For a bit more polished video featuring credit union business borrowers, check out this one from Listerhill Credit Union in Alabama. It's part of their initiative.

It’s working. As members see these videos and the many other tools credit unions are using to ask for help, thousands of grassroots credit union advocates are contacting their lawmakers. We’ve heard that our Congressman seems to be warming up to the idea of lifting the MBL cap. All of us – credit union champions like you as well as the members you serve – can get involved and do something to influence in this process.

Our part is to let our members know what’s happening – to sound the alert that says “pay attention!” In our national membership, we have millions of potential lobbyists.
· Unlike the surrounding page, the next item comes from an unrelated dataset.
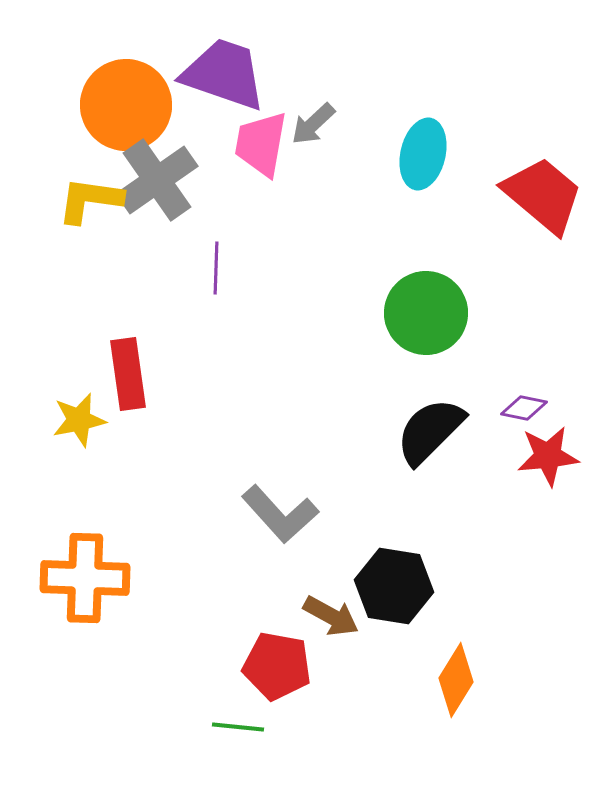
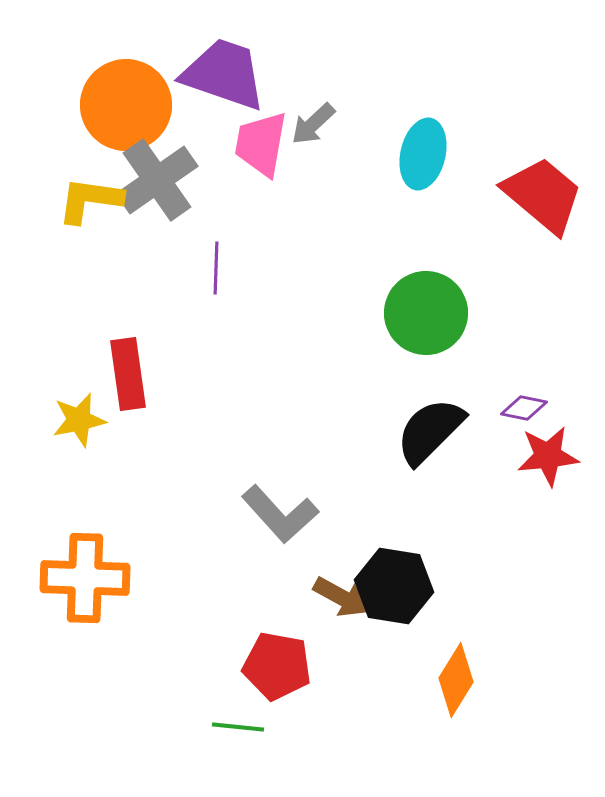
brown arrow: moved 10 px right, 19 px up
If we’re making a difference in the lives of our members, I believe they’ll be willing to promote their credit union’s causes.

How can you reach members? My suggestion is to enlist those whose specialty is communicating with members – your marketing department. I’m a marketer. If you can get people like me fired up about advocacy, they’ll use all the tools of their trade to reach members and call them to action. Marketers know how to do mailings and email campaigns, write articles and produce videos, and spread the word on social media. If it will help our credit unions thrive, we are glad to do it. It’s our job.

During the video interviews, our members consistently expressed “love” for their credit union. They wanted to help and kept asking what they could do. Can you imagine what would happen if millions of credit union members heard the alert and began writing, calling, emailing and visiting their representatives about credit union issues? I think it might hit our lawmakers like that Emergency Alert tone. I believe they’d begin to pay attention and do something for America’s credit unions.


Ken Gonyer is the Vice President of Marketing and Communications with Park View Federal Credit Union. Ken has been part of the Credit Union movement since beginning work at Park View Federal Credit Union in Harrisonburg, Virginia in 2001. He’s served in multiple roles including marketing, compliance, operations, training and member service. Currently he is a branch manager and serves on the PVFCU executive team overseeing marketing and electronic services delivery. Ken is a contributing writer for Credit Union Business Magazine, a frequent presenter for the Virginia Credit Union League, and chairman of the Credit Union Marketing and Business Development Council of Virginia. He recently received VACUL’s 2012 Political Action Advocate of the Year award.